◆ **ACTION ITEM**
The expected result is the full set of records, copied precisely, with images dropped.

◆ **Page images and extracted text**
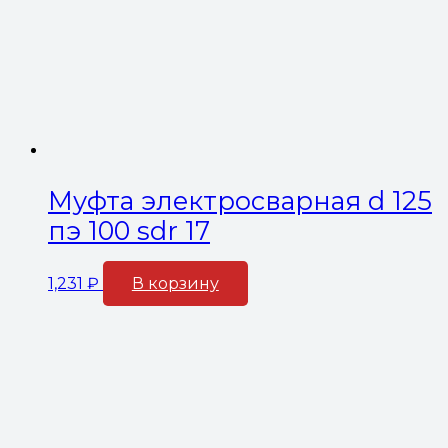
Муфта электросварная d 125
пэ 100 sdr 17
1,231
₽
В корзину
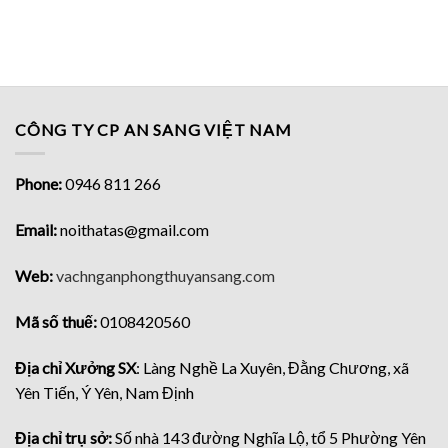
CÔNG TY CP AN SANG VIỆT NAM
Phone:
0946 811 266
Email:
noithatas@gmail.com
Web:
vachnganphongthuyansang.com
Mã số thuế:
0108420560
Địa chỉ Xưởng SX
: Làng Nghề La Xuyên, Đằng Chương, xã
Yên Tiến, Ý Yên, Nam Định
Địa chỉ trụ sở:
Số nhà 143 đường Nghĩa Lộ, tổ 5 Phường Yên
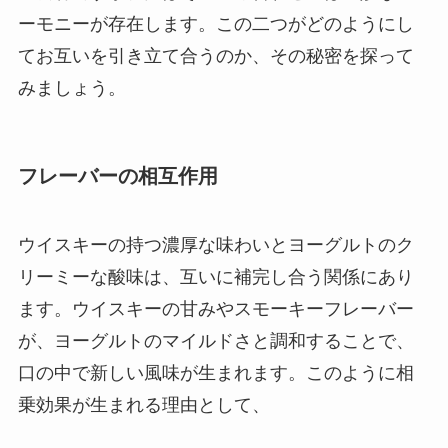
ーモニーが存在します。この二つがどのようにし
てお互いを引き立て合うのか、その秘密を探って
みましょう。
フレーバーの相互作用
ウイスキーの持つ濃厚な味わいとヨーグルトのク
リーミーな酸味は、互いに補完し合う関係にあり
ます。ウイスキーの甘みやスモーキーフレーバー
が、ヨーグルトのマイルドさと調和することで、
口の中で新しい風味が生まれます。このように相
乗効果が生まれる理由として、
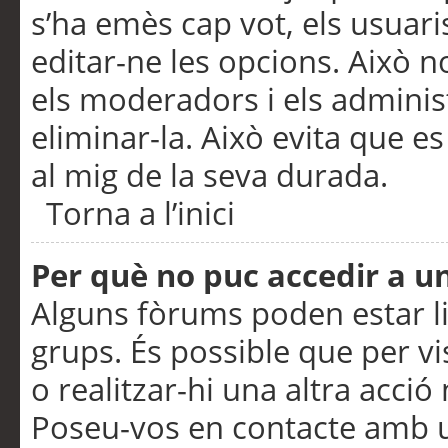
s’ha emès cap vot, els usuar
editar-ne les opcions. Això n
els moderadors i els adminis
eliminar-la. Això evita que e
al mig de la seva durada.
Torna a l’inici
Per què no puc accedir a u
Alguns fòrums poden estar li
grups. És possible que per visu
o realitzar-hi una altra acci
Poseu-vos en contacte amb 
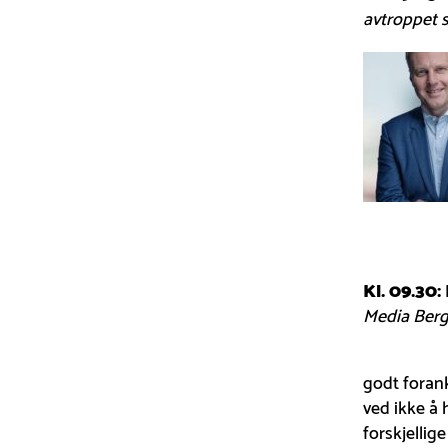
avtroppet 
Kl. 09.30:
Media Ber
godt forank
ved ikke å 
forskjellig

◆ **RESULT OF THE EXERCISE**
Муфта электросварная d 125
пэ 100 sdr 17
1,231
₽
В корзину
CÔNG TY CP AN SANG VIỆT NAM
Phone:
0946 811 266
Email:
noithatas@gmail.com
Web:
vachnganphongthuyansang.com
Mã số thuế:
0108420560
Địa chỉ Xưởng SX
: Làng Nghề La Xuyên, Đằng Chương, xã
Yên Tiến, Ý Yên, Nam Định
Địa chỉ trụ sở:
Số nhà 143 đường Nghĩa Lộ, tổ 5 Phường Yên
ーモニーが存在します。この二つがどのようにし
てお互いを引き立て合うのか、その秘密を探って
みましょう。
フレーバーの相互作用
ウイスキーの持つ濃厚な味わいとヨーグルトのク
リーミーな酸味は、互いに補完し合う関係にあり
ます。ウイスキーの甘みやスモーキーフレーバー
が、ヨーグルトのマイルドさと調和することで、
口の中で新しい風味が生まれます。このように相
乗効果が生まれる理由として、
s’ha emès cap vot, els usuar
editar-ne les opcions. Això n
els moderadors i els adminis
eliminar-la. Això evita que e
al mig de la seva durada.
Torna a l’inici
Per què no puc accedir a u
Alguns fòrums poden estar li
grups. És possible que per visu
o realitzar-hi una altra acci
Poseu-vos en contacte amb 
avtroppet 
Kl. 09.30:
Media Ber
godt forank
ved ikke å 
forskjellig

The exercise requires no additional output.